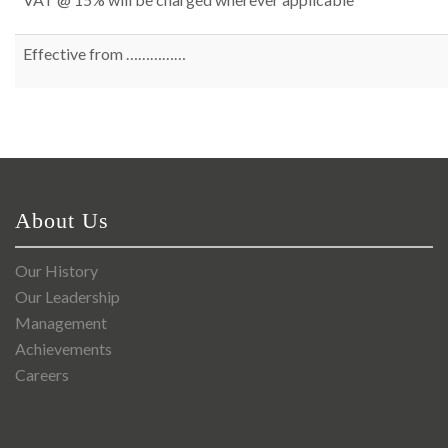
Effective from ……………
About Us
Our History
Our Leadership
Management
Achievements
Careers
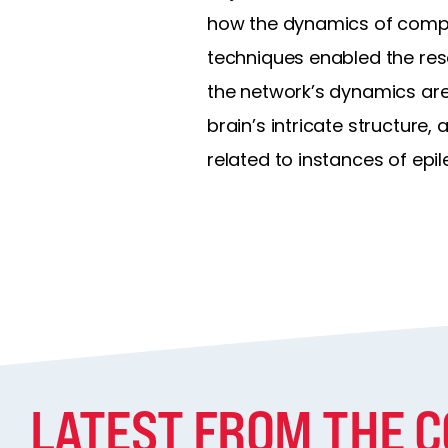
how the dynamics of comple
techniques enabled the res
the network’s dynamics are 
brain’s intricate structure,
related to instances of epil
LATEST FROM THE 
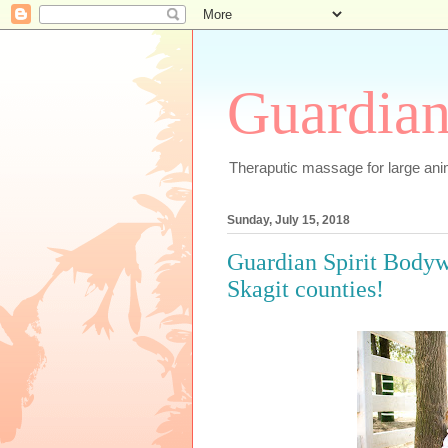
Guardian
Theraputic massage for large an
Sunday, July 15, 2018
Guardian Spirit Body
Skagit counties!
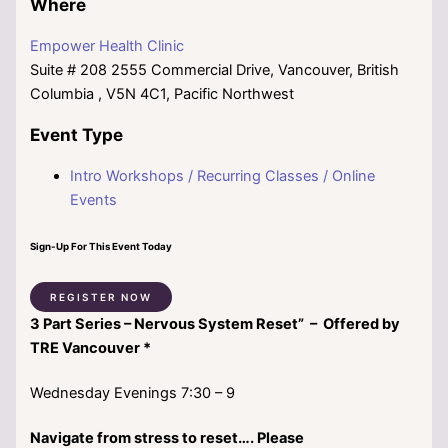
Where
Empower Health Clinic
Suite # 208 2555 Commercial Drive, Vancouver, British
Columbia , V5N 4C1, Pacific Northwest
Event Type
Intro Workshops / Recurring Classes / Online
Events
Sign-Up For This Event Today
REGISTER NOW
3 Part Series –
Nervous System Reset” – Offered by
TRE Vancouver *
Wednesday Evenings 7:30 – 9
Navigate from stress to reset…. Please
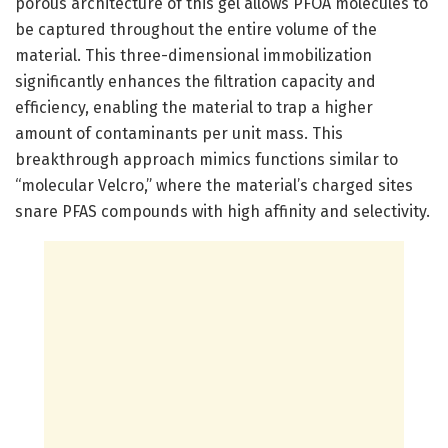
porous architecture of this gel allows PFOA molecules to
be captured throughout the entire volume of the
material. This three-dimensional immobilization
significantly enhances the filtration capacity and
efficiency, enabling the material to trap a higher
amount of contaminants per unit mass. This
breakthrough approach mimics functions similar to
“molecular Velcro,” where the material’s charged sites
snare PFAS compounds with high affinity and selectivity.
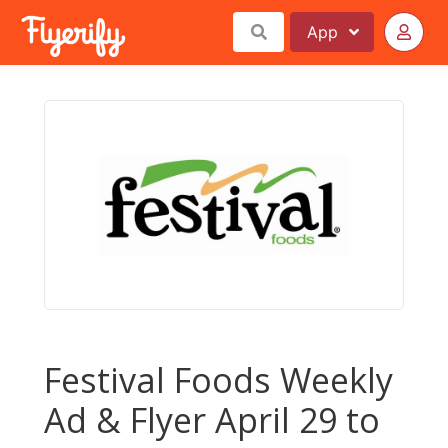
App
Festival Foods Weekly
Ad & Flyer April 29 to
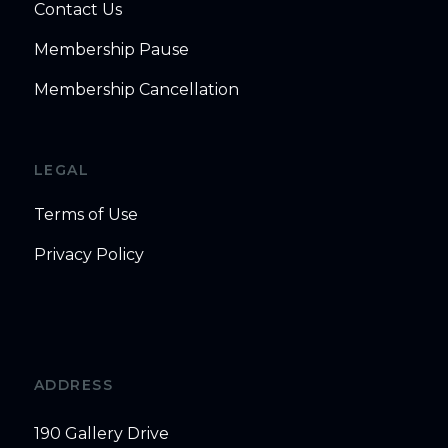
Contact Us
Membership Pause
Membership Cancellation
LEGAL
Terms of Use
Privacy Policy
ADDRESS
190 Gallery Drive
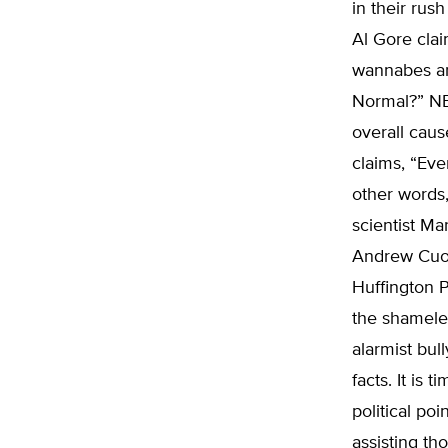
in their rus
Al Gore cla
wannabes ar
Normal?” NB
overall caus
claims, “Eve
other words,
scientist Ma
Andrew Cuom
Huffington P
the shameles
alarmist bul
facts. It is 
political po
assisting th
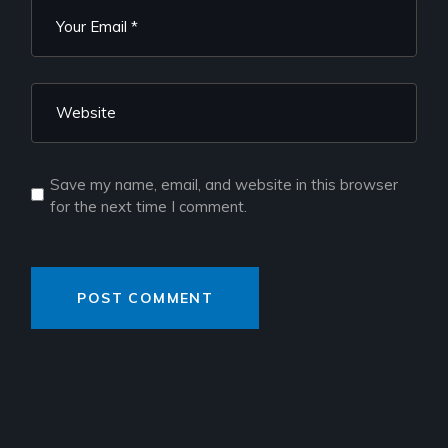
Save my name, email, and website in this browser
for the next time I comment.
POST COMMENT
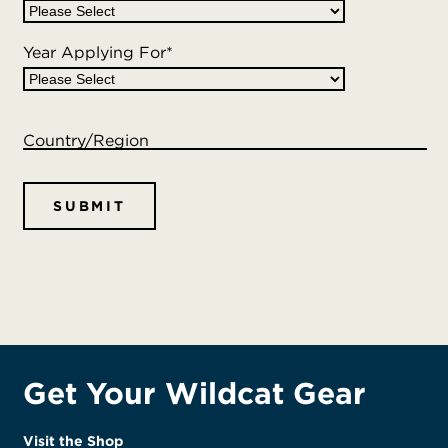
Year Applying For
*
Country/Region
Get Your Wildcat Gear
Visit the Shop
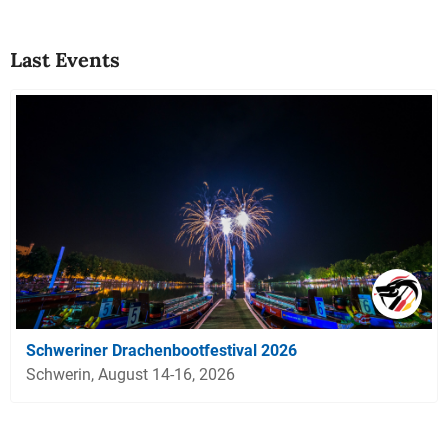
Last Events
Schweriner Drachenbootfestival 2026
Schwerin, August 14-16, 2026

......

The task |
Include the first line of the records, the line containing "Sign-Up For This Event Today", and every line between them, repeated exactly. Skip the pictures.

Response box |
Effective from ……………
About Us
Our History
Our Leadership
Management
Achievements
Careers
how the dynamics of comple
techniques enabled the res
the network’s dynamics are 
brain’s intricate structure,
related to instances of epil
LATEST FROM THE 
Guardian
Theraputic massage for large an
Sunday, July 15, 2018
Guardian Spirit Body
Skagit counties!
Where
Empower Health Clinic
Suite # 208 2555 Commercial Drive, Vancouver, British
Columbia , V5N 4C1, Pacific Northwest
Event Type
Intro Workshops / Recurring Classes / Online
Events
Sign-Up For This Event Today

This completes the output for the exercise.